> Work instruction: In the entries below, find each line with the word "Hướng" and return it.

= = = =

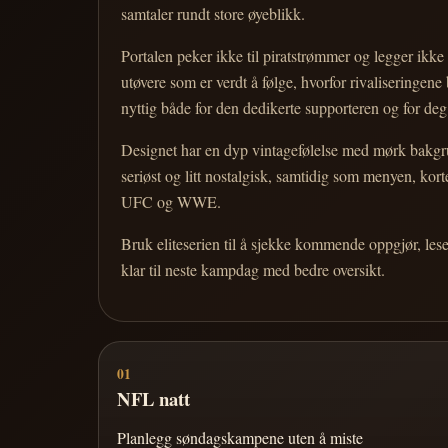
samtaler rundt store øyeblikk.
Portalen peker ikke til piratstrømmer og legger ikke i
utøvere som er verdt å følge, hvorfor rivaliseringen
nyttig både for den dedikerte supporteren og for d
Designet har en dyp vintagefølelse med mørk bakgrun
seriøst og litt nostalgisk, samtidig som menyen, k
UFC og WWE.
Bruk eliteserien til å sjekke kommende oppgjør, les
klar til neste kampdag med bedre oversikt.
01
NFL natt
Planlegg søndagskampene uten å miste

= = = =

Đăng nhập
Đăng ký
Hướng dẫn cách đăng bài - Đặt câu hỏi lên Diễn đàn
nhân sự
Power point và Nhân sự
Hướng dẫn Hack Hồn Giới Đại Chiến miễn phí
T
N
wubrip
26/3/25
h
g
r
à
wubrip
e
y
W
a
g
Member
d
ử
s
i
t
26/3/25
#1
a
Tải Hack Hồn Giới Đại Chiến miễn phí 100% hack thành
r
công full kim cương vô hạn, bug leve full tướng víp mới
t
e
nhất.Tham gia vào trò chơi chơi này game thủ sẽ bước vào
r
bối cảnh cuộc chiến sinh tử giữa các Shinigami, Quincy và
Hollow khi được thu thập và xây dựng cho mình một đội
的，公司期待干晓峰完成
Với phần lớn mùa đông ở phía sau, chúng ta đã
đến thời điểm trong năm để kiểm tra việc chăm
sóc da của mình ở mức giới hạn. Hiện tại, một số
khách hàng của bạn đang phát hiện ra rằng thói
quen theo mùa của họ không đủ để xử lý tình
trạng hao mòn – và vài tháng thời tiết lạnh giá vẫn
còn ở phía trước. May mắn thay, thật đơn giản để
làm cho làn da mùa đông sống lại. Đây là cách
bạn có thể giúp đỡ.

= = = =

> Your response:
Hướng dẫn cách đăng bài - Đặt câu hỏi lên Diễn đàn
Hướng dẫn Hack Hồn Giới Đại Chiến miễn phí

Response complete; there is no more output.